Avec ses pluies abondantes et son humidité en été, le Japon est loin d’être une terre de vin idéale. Mais le koshu, son vin le plus emblématique, gagne progressivement ses lettres de noblesse.

Sous un ciel bas et orageux, Keiya Uchida inspecte des grappes de raisin gris-rose dans son petit vignoble du département de Yamanashi, berceau de la viticulture au Japon. C’est ici qu’est produit le koshu, un vin blanc sec et léger, caractéristique du terroir local et de son histoire, produit quasi-exclusivement au Japon et qui s’accorde avec la délicate gastronomie du cru.

Dans ce bassin fertile, à une centaine de kilomètres à l’ouest de Tokyo, entouré de hautes montagnes dont le majestueux mont Fuji, la vigne est surtout cultivée en pergola, à environ 1,70 m de hauteur. “Cela permet de réduire son exposition à l’humidité du sol et faire mieux sécher les raisins au vent”, explique M. Uchida, 28 ans, qui dirige avec ses parents L’Orient Shirayuri Winery, une exploitation fondée par son arrière-grand-père en 1938.

Dans les petits vignobles de Yamanashi aux airs de jardins suspendus, souvent encastrés dans des zones urbaines par manque d’espace, les grappes sont généralement coiffées de minuscules “parapluies” en toile cirée, une parade contre les précipitations excessives.

Un cépage longtemps sous-estimé

“Les visiteurs étrangers trouvent ça un peu fou” quand ils voient cet énorme travail, s’amuse M. Uchida, qui a fait des études de viticulture et d’oenologie en Bourgogne. Mais il est “indispensable” car les intempéries et le taux d’humidité élevé “rend les raisins fragiles et sujets aux maladies”.

Comme beaucoup des quelque 90 producteurs de vin de Yamanashi, L’Orient Shirayuri Winery met l’accent sur le koshu. Quand sa production a démarré à Yamanashi dans les années 1870, les premiers vignerons japonais, formés en France, se sont naturellement intéressés à ce raisin cultivé depuis des siècles dans la région et résistant à de nombreuses maladies grâce à son épaisse peau gris-rose.

Mais les résultats ont été longtemps médiocres. Il y a encore une vingtaine d’années, on disait “qu’il n’avait pas de goût, pas de saveur, pas de couleur”, rappelle Takayuki Tamura, le chef vigneron de Château Mercian à Yamanashi, l’un des principaux domaines locaux et propriété du géant nippon des boissons Kirin.

Le tournant, selon lui, a été la découverte en 2003 de notes d’agrumes lors de tests de fermentation du koshu par une équipe franco-japonaise de l’université de Bordeaux. Cela “a conduit à repenser les méthodes de culture et de vinification” du koshu pour exprimer ces arômes, explique M. Tamura.

Défis à l’export

Depuis 2018, un label national permet de mieux distinguer les authentiques “vins japonais” des autres vins produits dans le pays mais utilisant des ingrédients importés. Ces vins japonais, relativement chers (entre 10 et 20 euros en moyenne la bouteille achetée au Japon), ne représentent que 5% du marché du vin en volume dans l’archipel, dont les deux tiers sont importés, surtout de France, du Chili et d’Italie.
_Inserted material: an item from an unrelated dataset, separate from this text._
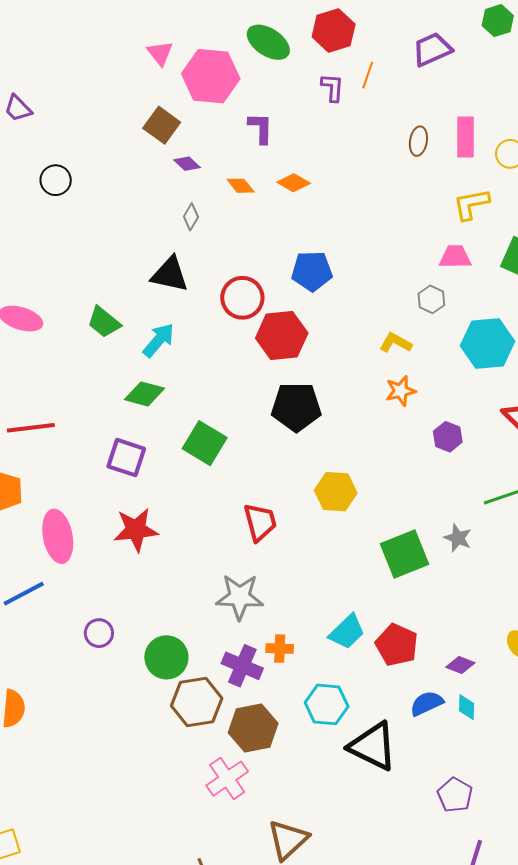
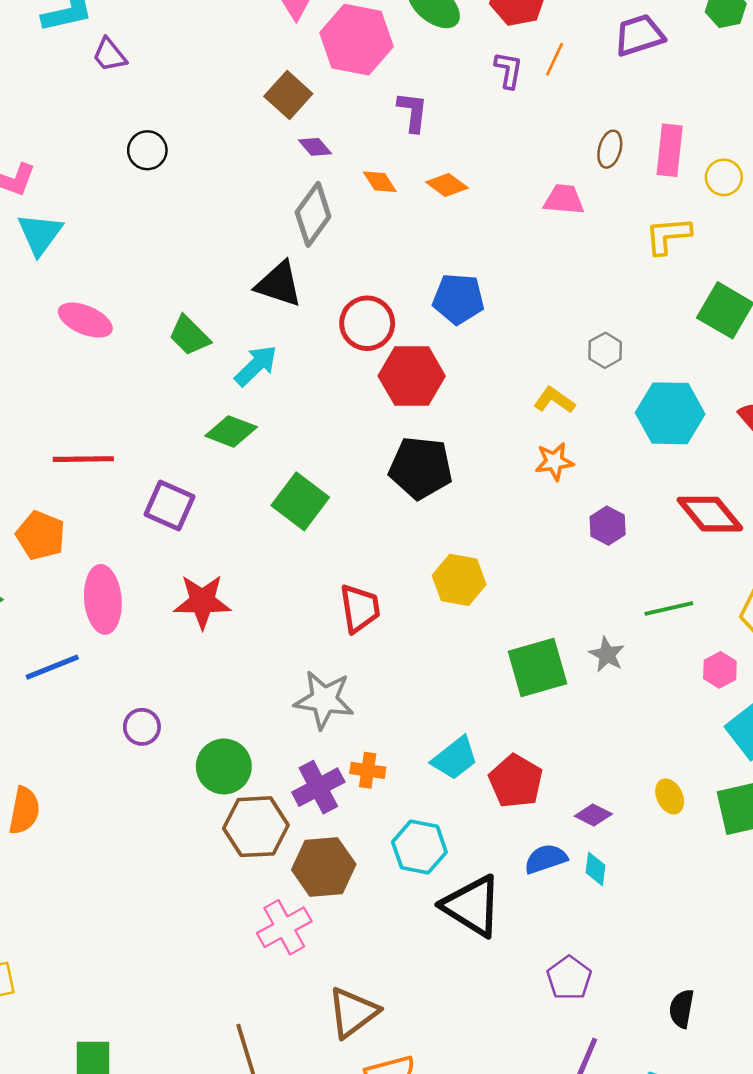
gray diamond: (191, 217) -> (313, 214), size x1.8
pink trapezoid: (455, 257) -> (564, 200), moved
purple square: (126, 458) -> (169, 506), moved
purple cross: (242, 666) -> (318, 787), turned 33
Mais grâce à leur qualité grandissante, leur part de marché “pourrait atteindre 10% d’ici 5-6 ans”, parie Mitsuhiro Anzo, directeur général de Château Mercian et président de l’association des vignerons de Yamanashi. “Les gens ont un regain d’intérêt pour les produits locaux, faits au Japon”, relève aussi Marie Ishiyama, une Tokyoïte de 30 ans visitant la boutique de L’Orient Shirayuri Winery. Quant aux exportations japonaises de vin, elles demeurent minuscules: 687 millions de yens en 2021, d’après l’Agence nationale des taxes (cinq millions d’euros), contre 300 millions d’euros pour le saké, le fameux alcool de riz japonais, et encore davantage pour le whisky nippon.

“Le prix est un gros frein” et les obstacles posés par le climat et les surfaces agricoles limitées feront que le Japon ne produira jamais de gros volumes de vin, affirme Frédéric Cayuela, enseignant français à l’Académie du vin à Tokyo. Mais le Japon “a une carte à jouer” à l’export sur un créneau de niche, en se concentrant sur la forte “identité” de son terroir et la connexion réussie de ses vins avec la gastronomie japonaise et la cuisine fusion, estime cet expert.

M. Anzo est sur la même longueur d’onde: “Il y a 20 ans, on ne cherchait qu’à imiter les vins étrangers. Mais maintenant, nous avons des cépages très spécifiques, comme le koshu (…) Beaucoup de consommateurs qui vivent à l’étranger s’intéressent à la culture et à la cuisine japonaises, donc c’est une bonne chose pour les vins japonais.”